Chinese Firms with Overseas Listing plans to undergo Gov Security Review

Mobile phone users in China

In a move that signifies another step towards tightening its hold on China’s technology firms, the government said that it chalk out new rules on local platform firms which plan to list in the overseas stock markets.

The Cyberspace Administration of China (CAC) said the new rules come into effect on February 15 and requires platform companies with data on more than 1 million users to undergo a security review before listing their shares overseas, according to a Reuters report. “With stock market listings there is a risk that key information infrastructure, core data, important data or a large amount of personal information could be impacted, controlled or maliciously used by foreign governments,” said the CAC in a statement.
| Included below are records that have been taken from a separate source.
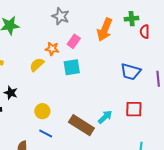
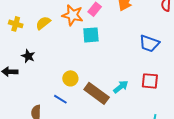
orange star: (52, 49) -> (73, 15), size x1.5
yellow semicircle: (37, 65) -> (43, 23), moved
yellow circle: (42, 111) -> (70, 78), moved

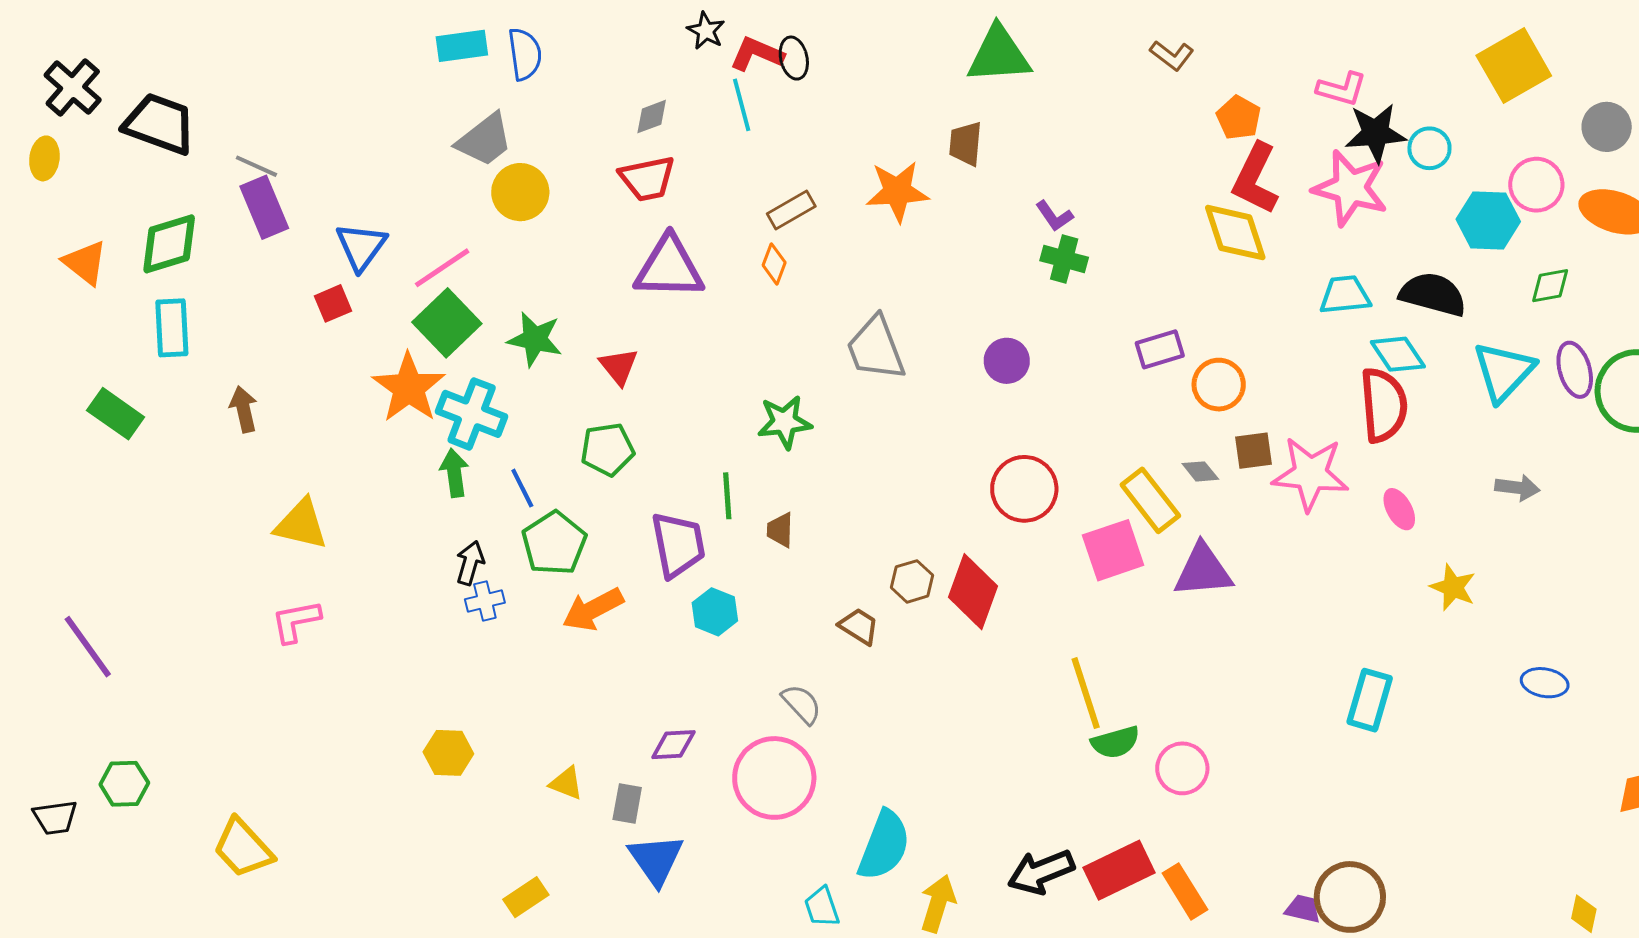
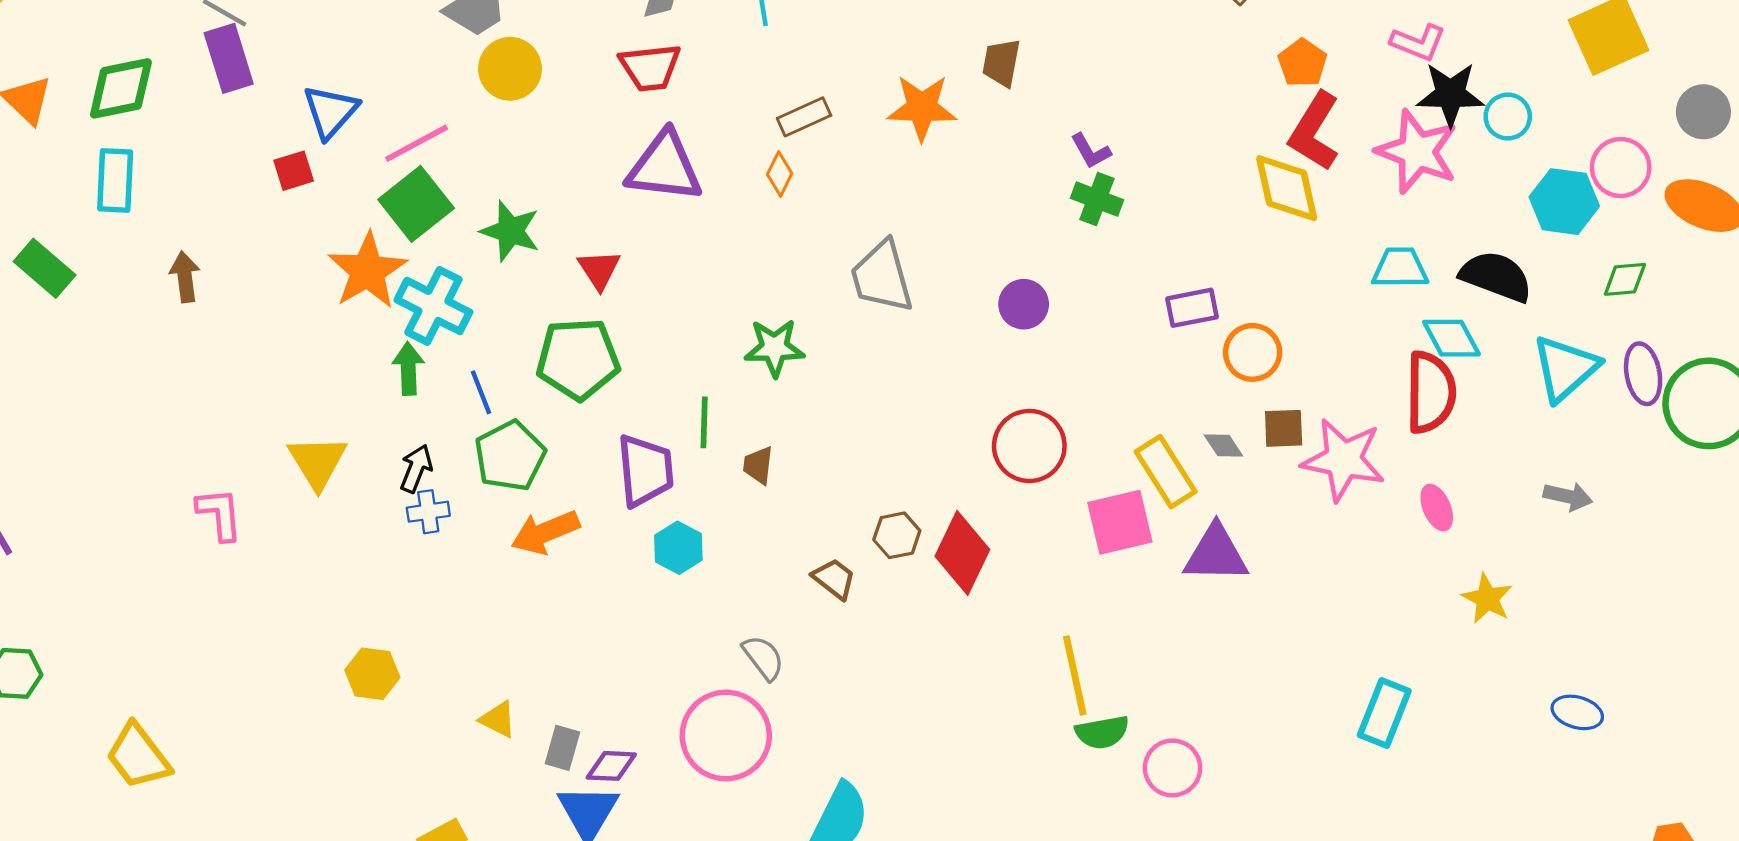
green pentagon: (607, 449) -> (578, 359), size x1.4
yellow triangle: (301, 524) -> (317, 462), moved, turned 40
pink L-shape: (296, 621) -> (220, 514), turned 90
purple diamond: (673, 745) -> (611, 766), moved

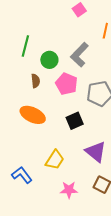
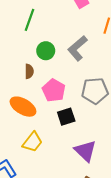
green line: (25, 46) -> (30, 20), moved
pink pentagon: (67, 84) -> (54, 90), moved
yellow trapezoid: (55, 160) -> (32, 142), moved

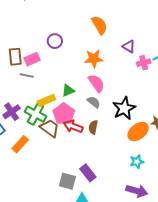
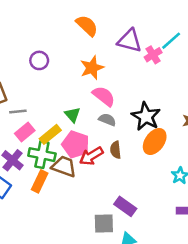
purple triangle: (129, 46) -> (130, 41), size x1.5
pink rectangle: (32, 59) -> (25, 132), moved
green triangle: (68, 90) -> (73, 115), turned -32
red arrow: (73, 126) -> (91, 156), turned -36
orange ellipse: (138, 132) -> (155, 142), moved
orange rectangle: (20, 144) -> (40, 181), moved

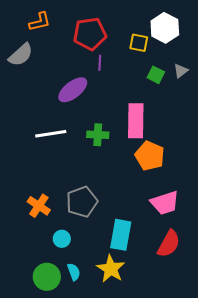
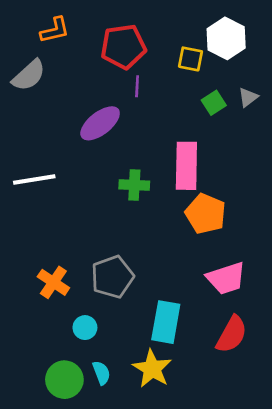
green square: (156, 75) -> (214, 103), turned 30
white line: (51, 134) -> (34, 180), moved

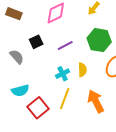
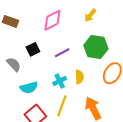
cyan semicircle: (20, 91) -> (29, 88), moved

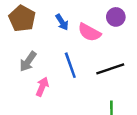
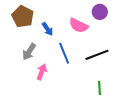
blue arrow: (62, 22) -> (47, 29), moved

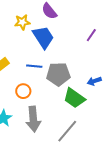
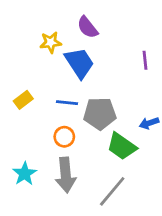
purple line: (91, 35) -> (145, 60), turned -40
orange circle: (23, 91) -> (64, 137), moved

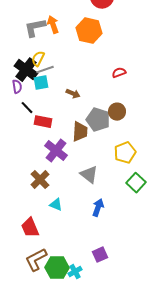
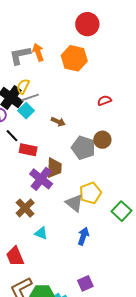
cyan square: (41, 83) -> (26, 111), turned -35
brown trapezoid: (80, 132) -> (54, 168), moved
yellow pentagon: (125, 153) -> (90, 193), moved

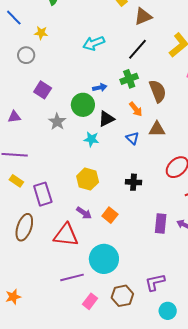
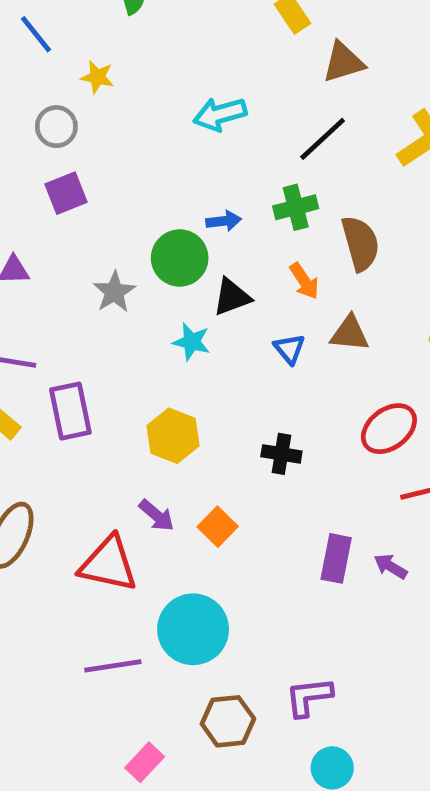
purple square: (43, 90) -> (66, 193), moved, turned 30
purple rectangle: (43, 194) -> (70, 411), moved
pink rectangle: (90, 301) -> (145, 762), moved

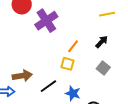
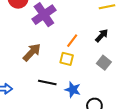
brown arrow: (22, 76) -> (32, 52), moved, turned -36
black line: (48, 86) -> (47, 83), turned 48

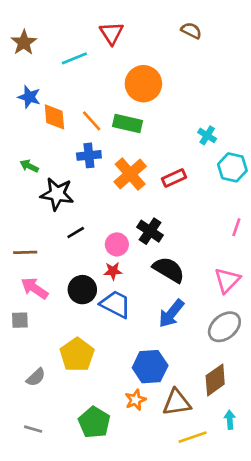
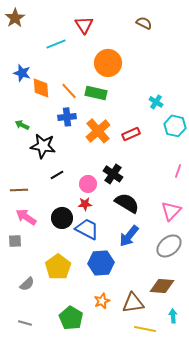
brown star: (24, 43) -> (15, 18), moved
blue hexagon: (150, 367) -> (101, 263), moved
brown diamond: (215, 380) -> (162, 286), turned 40
yellow line: (193, 437) -> (145, 329), turned 30

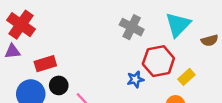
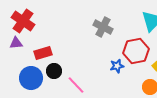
gray cross: (132, 27) -> (103, 27), moved

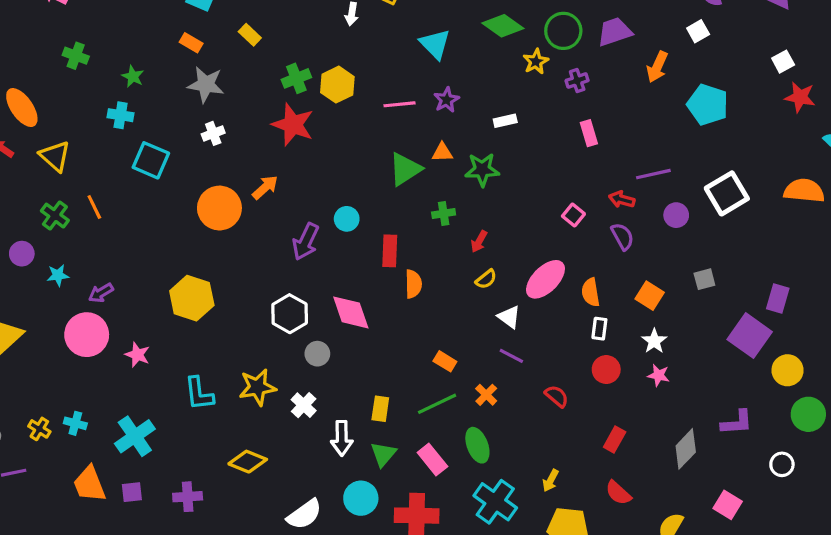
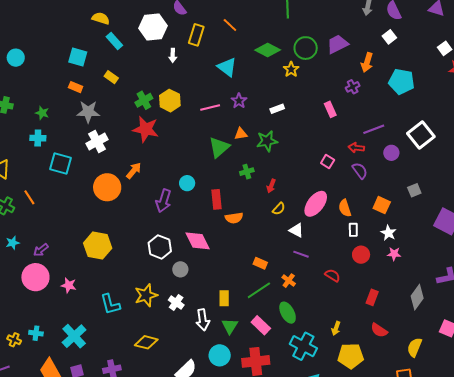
purple cross: (577, 81) -> (353, 87), moved
white cross: (213, 133) -> (97, 142), size x1.5
orange semicircle: (413, 284) -> (234, 218), turned 90

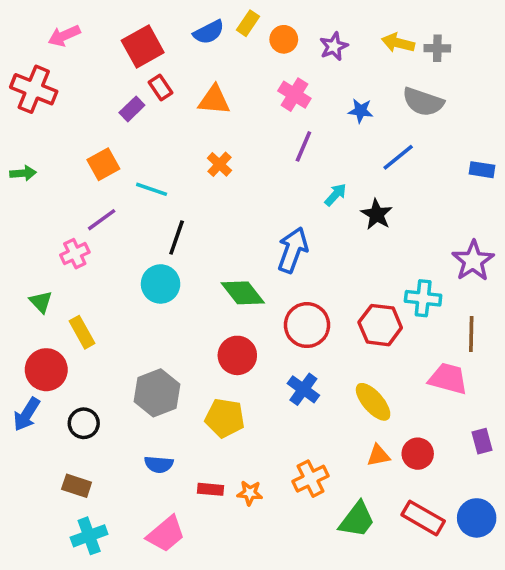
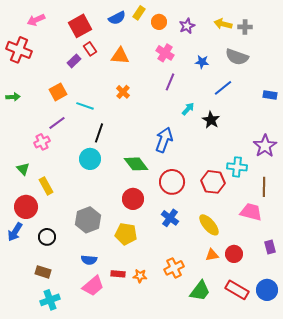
pink trapezoid: (166, 534) -> (93, 286), moved

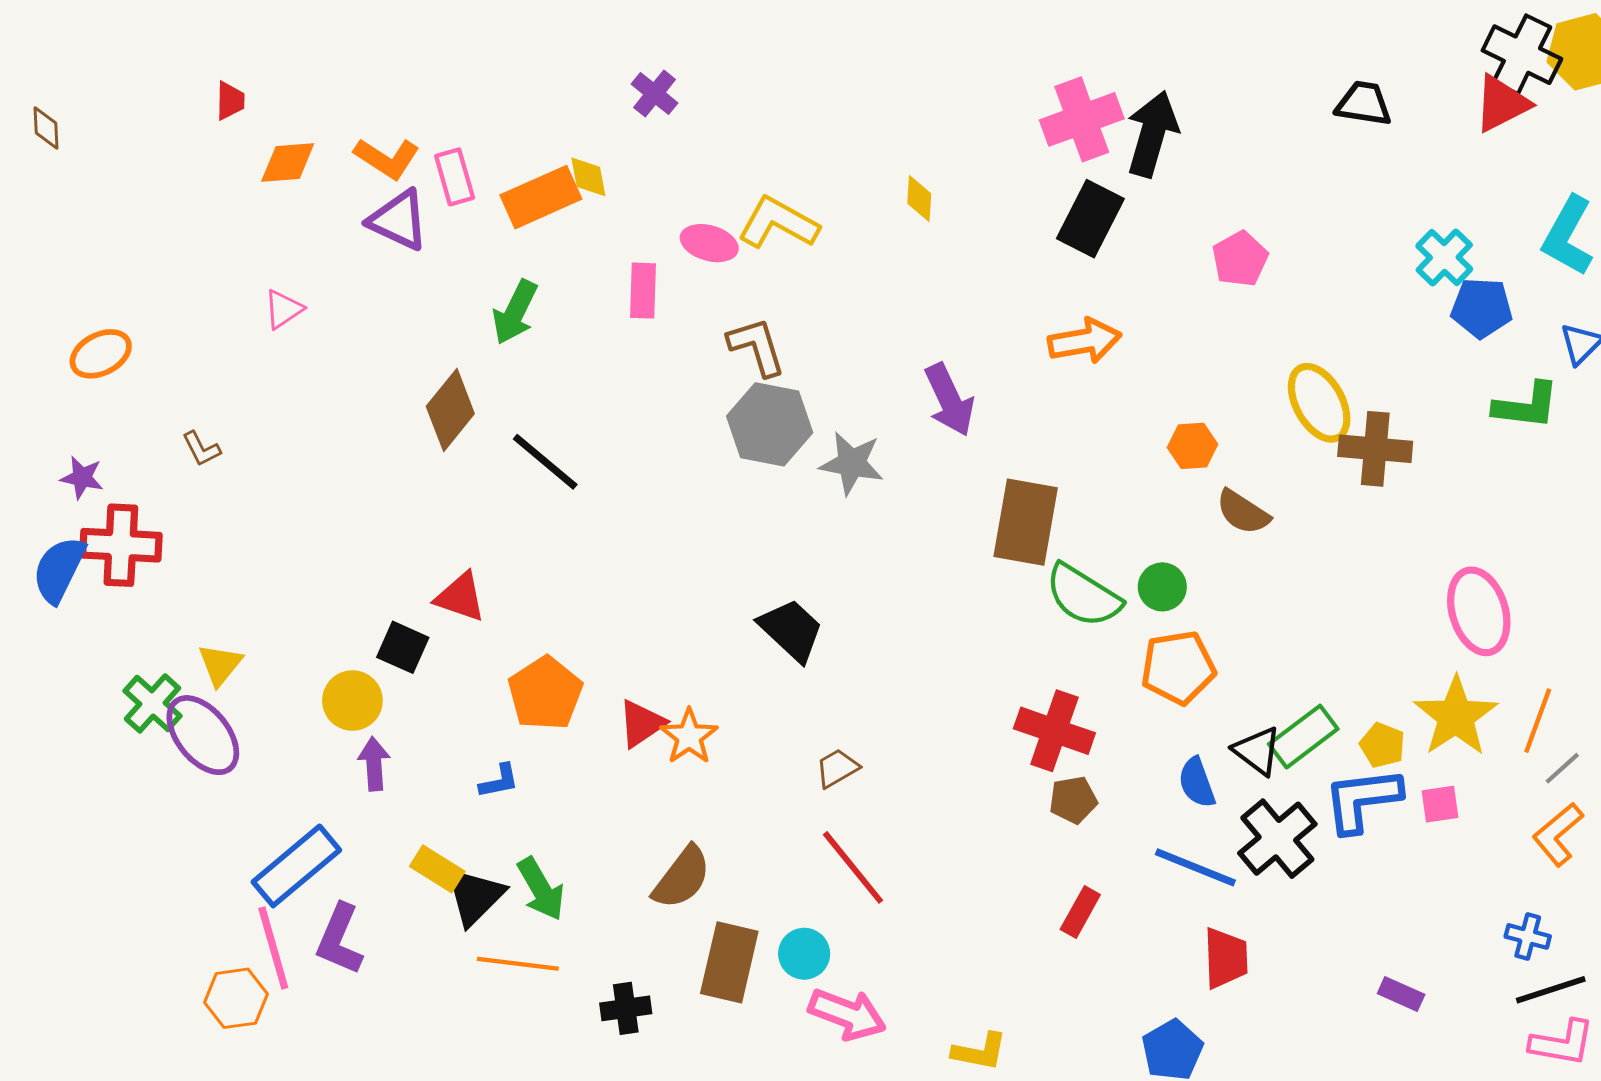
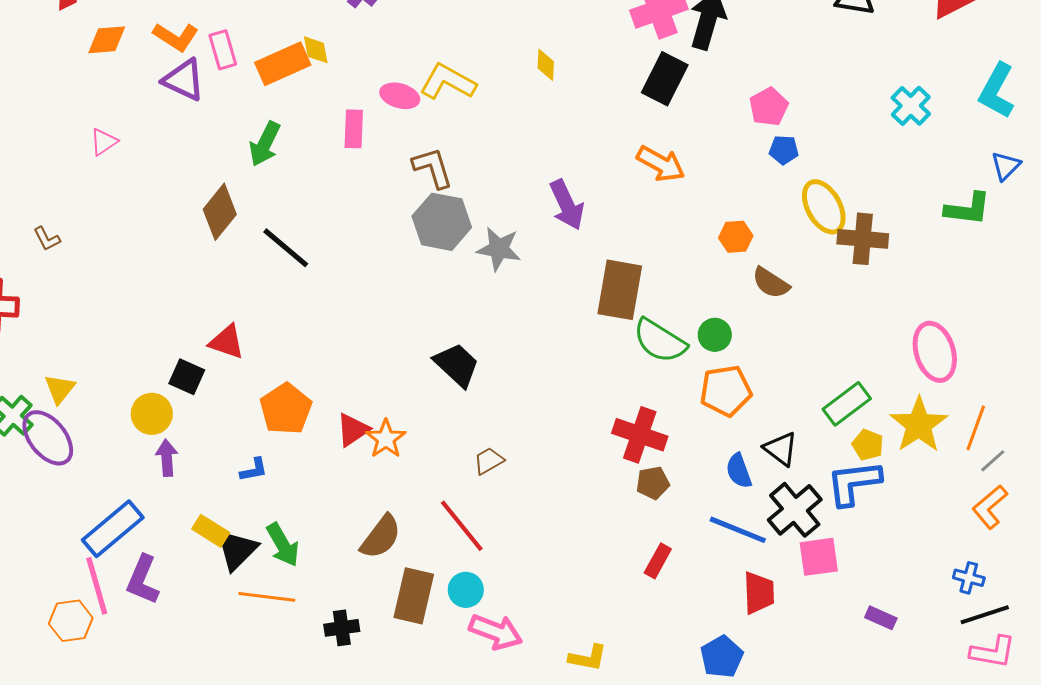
blue pentagon: (1482, 308) -> (784, 150), moved, size x0.7
orange arrow: (1085, 341) -> (661, 164), turned 39
green rectangle: (1303, 737) -> (847, 404), moved
pink square: (1440, 804) -> (819, 557), moved, size x1.5
red line: (853, 867) -> (462, 526), moved

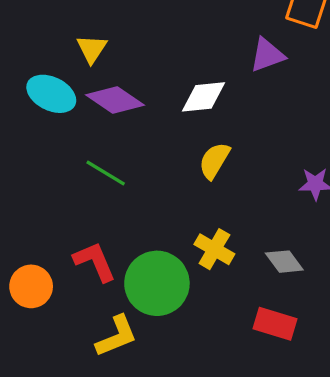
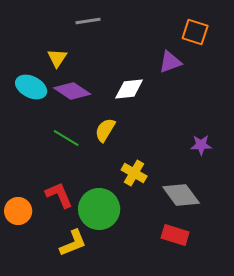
yellow semicircle: (214, 161) -> (105, 130), moved
yellow cross: (214, 249) -> (134, 173), moved
gray diamond: (284, 262) -> (181, 195), size x1.5

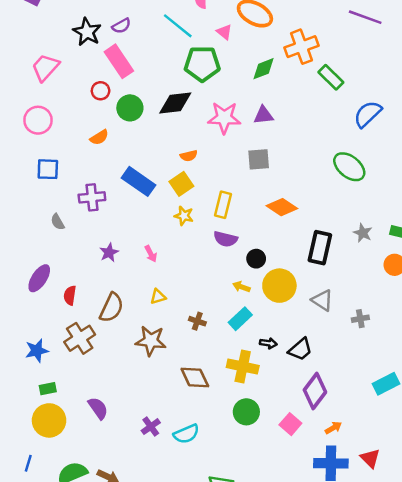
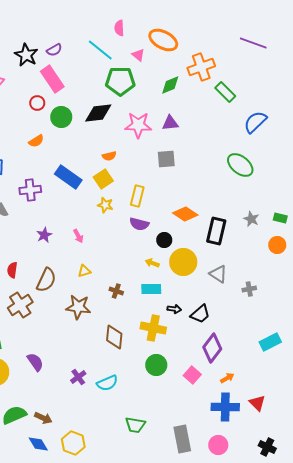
orange diamond: (282, 207) -> (185, 214), moved
cyan rectangle: (240, 319) -> (151, 289), turned 42
brown diamond: (195, 378) -> (114, 337), turned 30

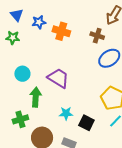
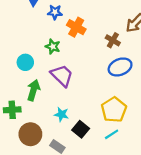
green star: (13, 38) -> (53, 47), moved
This is expected to impact a range of companies, such as TikTok, e-commerce giant Alibaba Group and other smaller companies.

Algorithms to be governed

This development needs to be seen in conjunction with CAC’s joint plan with eight other departments to set up governance rules and a system for algorithms in the next three years, in order to avoid the risk of abuses such as interference in public opinion, attacks on business rivals and harm to netizens’ rights and interests. “A multi-dimensional regulatory system will be established to monitor algorithm safety risks, archival administration and illegal behaviour,” said a statement published on the CAC’s website.

This was put in place after CAC solicited public opinion on a new draft of rules for algorithm management in August 2021, which required algorithm service providers not to use algorithms to block information, manipulate ranking lists or search results, control searches or selection, forge likes and comments, or hijack online traffic, according to a report in Global Times. China captured about 23.07 million samples of rogue programs in the first half of 2021 that infected about 4.46 million main machines during the period, up 46.8 per cent on a yearly basis.

Further, according to the information recorded on China National Vulnerability Database, around 13,083 new general security loopholes in the first half of this year, up 27.9 percent when compared to the same period. Last year, there was an estimated 20,704 such loopholes.

The document was released on the first day of the 2021 World Internet Conference Wuzhen Summit, China’s largest internet industrial expo, in Wuzhen, East China’s Zhejiang Province. Further, China has rolled out guidelines to regulate the country’s booming livestreaming marketing industry and set standards for livestreaming e-commerce platforms, operators and hosts.

The new measures, jointly issued by the Cyberspace Administration of China and six other government entities, including the Ministry of Commerce, the Ministry of Culture and Tourism and the State Administration for Market Regulation, aim to protect the rights and interest of consumers and tackle problems, including false advertising and goods of poor quality.

They require livestreamers and operators to be at least 16 years old, and minors under 16 must obtain the consent of a legal guardian.